- **Exercise**
Only a slice of the listing below is wanted. Retype the lines from the one containing "București și-a cerut insolvența" through the one containing "în libertate. Autoritățile", exactly, both ends included.

- **Records to use**
--------------------------------------------------

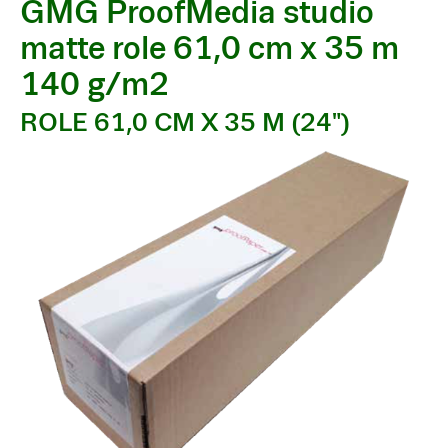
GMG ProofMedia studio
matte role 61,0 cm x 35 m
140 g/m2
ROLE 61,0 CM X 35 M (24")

--------------------------------------------------

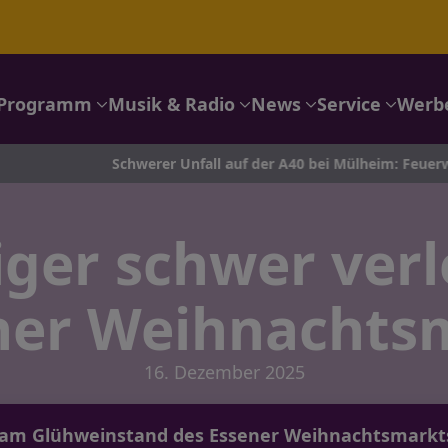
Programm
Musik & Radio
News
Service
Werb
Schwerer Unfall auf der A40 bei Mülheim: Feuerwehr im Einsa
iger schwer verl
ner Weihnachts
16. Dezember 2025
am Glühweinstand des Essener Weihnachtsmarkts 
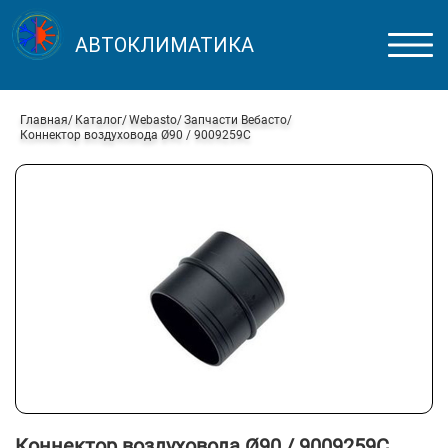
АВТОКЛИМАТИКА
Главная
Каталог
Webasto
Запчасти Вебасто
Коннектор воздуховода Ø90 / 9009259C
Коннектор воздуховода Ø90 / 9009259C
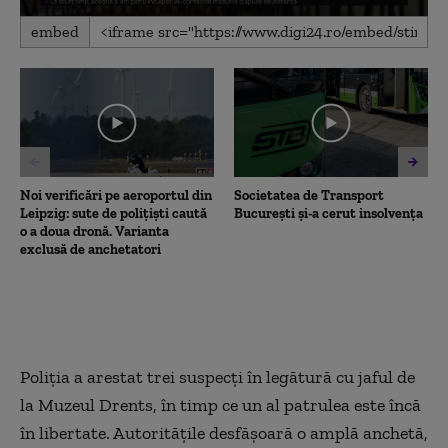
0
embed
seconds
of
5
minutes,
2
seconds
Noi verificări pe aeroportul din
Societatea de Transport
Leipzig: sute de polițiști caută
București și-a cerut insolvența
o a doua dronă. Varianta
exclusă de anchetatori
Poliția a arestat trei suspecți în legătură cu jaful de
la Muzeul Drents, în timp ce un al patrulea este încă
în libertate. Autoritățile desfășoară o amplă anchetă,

--------------------------------------------------

- **Task response**
București și-a cerut insolvența
o a doua dronă. Varianta
exclusă de anchetatori
Poliția a arestat trei suspecți în legătură cu jaful de
la Muzeul Drents, în timp ce un al patrulea este încă
în libertate. Autoritățile desfășoară o amplă anchetă,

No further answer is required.